> Records from a dataset:
'''

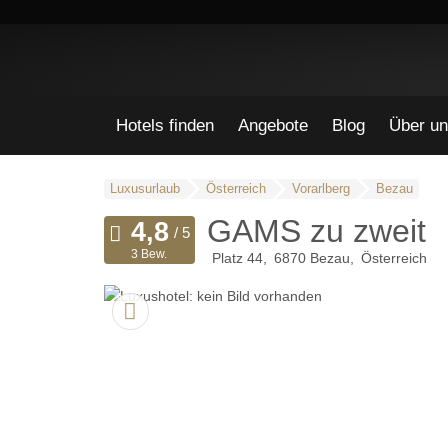
Hotels finden
Angebote
Blog
Über un
Luxusurlaub
Österreich
Vorarlberg
Bezau
GAMS zu zweit
3 Bew.
Platz 44
6870
Bezau
Österreich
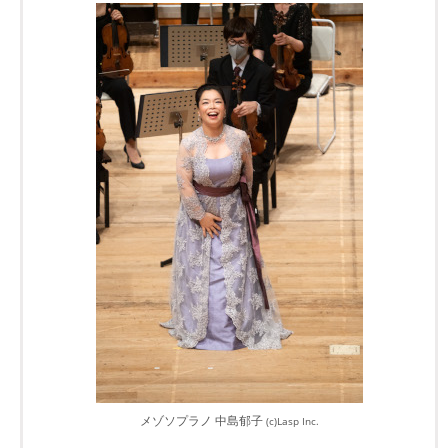
メゾソプラノ 中島郁子
(c)Lasp Inc.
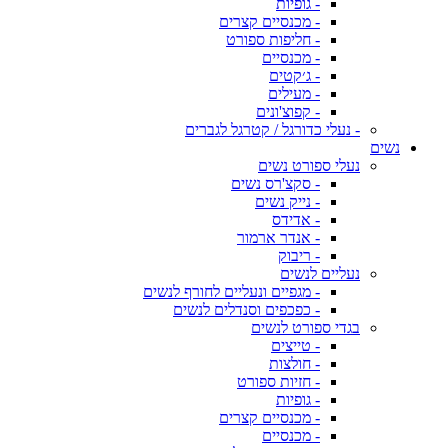
- גופיות
- מכנסיים קצרים
- חליפות ספורט
- מכנסיים
- ג׳קטים
- מעילים
- קפוצ'ונים
- נעלי כדורגל / קטרגל לגברים
נשים
נעלי ספורט נשים
- סקצ'רס נשים
- נייק נשים
- אדידס
- אנדר ארמור
- ריבוק
נעליים לנשים
- מגפיים ונעליים לחורף לנשים
- כפכפים וסנדלים לנשים
בגדי ספורט לנשים
- טייצים
- חולצות
- חזיות ספורט
- גופיות
- מכנסיים קצרים
- מכנסיים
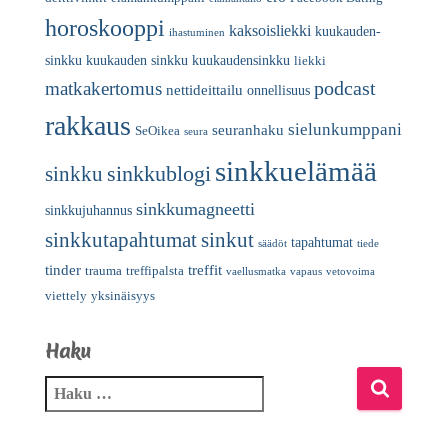
horoskooppi
kaksoisliekki
kuukauden-
ihastuminen
sinkku
kuukauden sinkku
kuukaudensinkku
liekki
podcast
matkakertomus
nettideittailu
onnellisuus
rakkaus
sielunkumppani
seuranhaku
SeOikea
seura
sinkkuelämää
sinkkublogi
sinkku
sinkkumagneetti
sinkkujuhannus
sinkkutapahtumat
sinkut
tapahtumat
säädöt
tiede
tinder
treffit
trauma
treffipalsta
vaellusmatka
vapaus
vetovoima
viettely
yksinäisyys
Haku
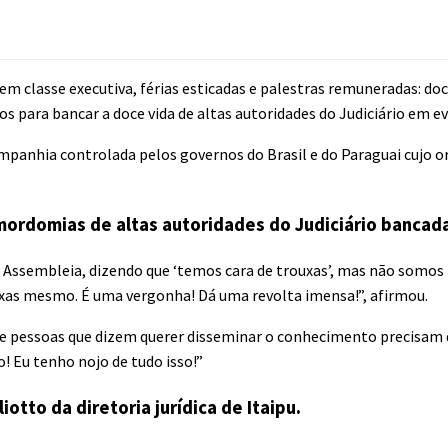
s em classe executiva, férias esticadas e palestras remuneradas:
sos para bancar a doce vida de altas autoridades do Judiciário em
ompanhia controlada pelos governos do Brasil e do Paraguai cujo
rdomias de altas autoridades do Judiciário bancadas
 Assembleia, dizendo que ‘temos cara de trouxas’, mas não somos 
ouxas mesmo. É uma vergonha! Dá uma revolta imensa!”, afirmou.
 que pessoas que dizem querer disseminar o conhecimento precisam 
! Eu tenho nojo de tudo isso!”
otto da diretoria jurídica de Itaipu.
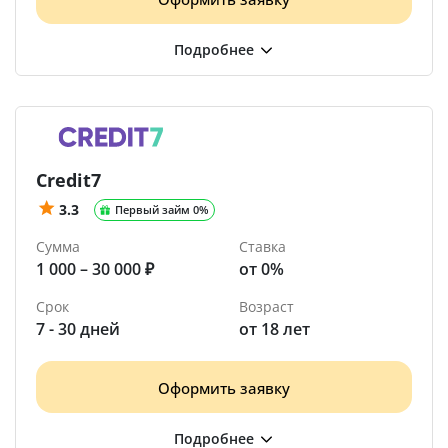
Credit7
3.3
Первый займ 0%
Сумма
Ставка
1 000 – 30 000 ₽
от 0%
Срок
Возраст
7 - 30 дней
от 18 лет
Оформить заявку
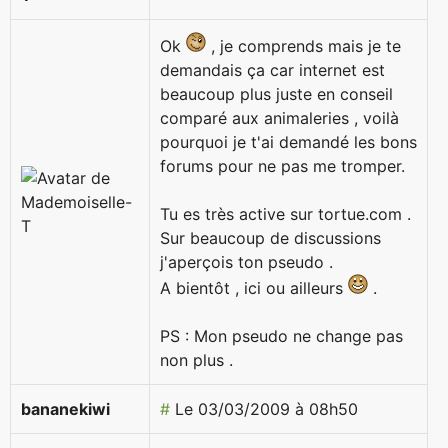
Ok
, je comprends mais je te
demandais ça car internet est
beaucoup plus juste en conseil
comparé aux animaleries , voilà
pourquoi je t'ai demandé les bons
forums pour ne pas me tromper.
Tu es très active sur tortue.com .
Sur beaucoup de discussions
j'aperçois ton pseudo .
A bientôt , ici ou ailleurs
.
PS : Mon pseudo ne change pas
non plus .
bananekiwi
#
Le 03/03/2009 à 08h50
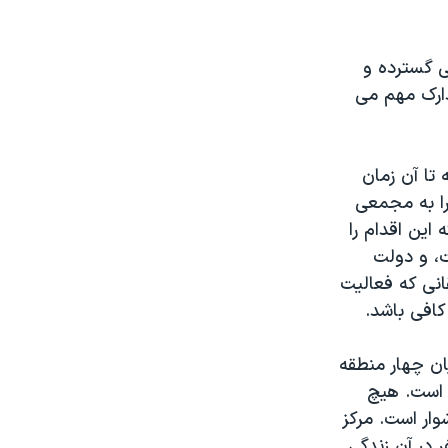
ی گسترده و
دارک مهم می
سرخ که تا آن زمان
را به مجمعی
 گفته این اقدام را
، و دولت
ققانی که فعالیت
 کافی باشد.
ان چهار منطقه
ه است. هیچ
وار است. مرکز
شهری به همین نام واقع است که تنها ۱۶ هزار نفر در آن زندگی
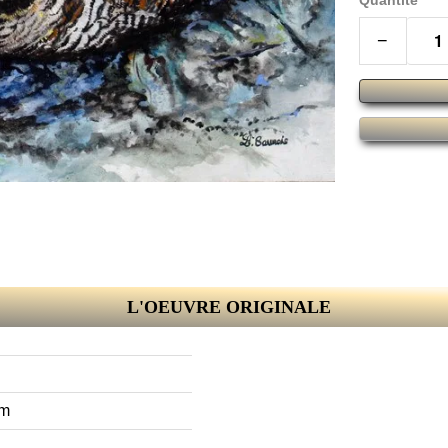
Quantité
−
L'OEUVRE ORIGINALE
cm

'''

> The problem: Take the line that contains "j'aperçois ton pseudo ." and every line after it up to the end of the records above, and restate them exactly, without the pictures.

> Completed exercise:
j'aperçois ton pseudo .
A bientôt , ici ou ailleurs
.
PS : Mon pseudo ne change pas
non plus .
bananekiwi
#
Le 03/03/2009 à 08h50
ی گسترده و
دارک مهم می
سرخ که تا آن زمان
را به مجمعی
 گفته این اقدام را
، و دولت
ققانی که فعالیت
 کافی باشد.
ان چهار منطقه
ه است. هیچ
وار است. مرکز
شهری به همین نام واقع است که تنها ۱۶ هزار نفر در آن زندگی
Quantité
−
L'OEUVRE ORIGINALE
cm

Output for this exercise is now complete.